# Determine by inspection the simple roots of the equation

Good day all,

I am having trouble understanding the question to this example:

"Determine by inspection the simple roots of the equation $f(x)=3x^4−x^3−10x^2−2x+4=0$ and hence, by factorisation, find the rest of its roots."

The section deals with polynomials with r given distinct zeros (alpha_k) could be constructed as the product of factors containing those zeros.

Any assistance or supplemental material to better help in understanding this is greatly appreciated.

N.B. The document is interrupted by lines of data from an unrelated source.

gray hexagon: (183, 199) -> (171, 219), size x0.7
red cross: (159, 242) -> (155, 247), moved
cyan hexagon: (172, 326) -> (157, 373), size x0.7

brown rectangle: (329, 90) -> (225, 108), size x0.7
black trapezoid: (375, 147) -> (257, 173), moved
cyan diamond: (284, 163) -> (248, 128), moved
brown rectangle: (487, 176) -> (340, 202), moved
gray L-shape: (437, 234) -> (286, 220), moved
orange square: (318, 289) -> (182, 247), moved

• Good day to you as well. Are the numbers after the variable $x$ meant to indicate powers? Also, it seems you have written your polynomial function twice. Is the second supposed to be different? – M47145 May 10 '16 at 3:25
• Try plugging in a few small numbers, like 1, -1, 2, -2... If any of these is a root, you will get zero when plugging it into $f$. – ET-phone-homology May 10 '16 at 3:28
Hint: Always try plugging in $x=0$, $x=1$, and $x=-1$ since these are especially easy to evaluate. If you find that $x=k$ is a solution, then you know $(x-k)$ is a factor, so you can divide it out to reduce the degree of the polynomial.
It is easy to see $x=0$ is not a solution since there is a constant in the equation.
Next check for $x=1$ and $x=-1$ by checking sums of all coefficients and sum of alternate coefficients. Turns out, the sum of alternate coefficients is the same (3-10+4 = -1 -2 = -3). Hence $x=-1$ is a solution.
Divide throughout by $(x+1)$ to get the reduced polynomial which gives the other 2 roots.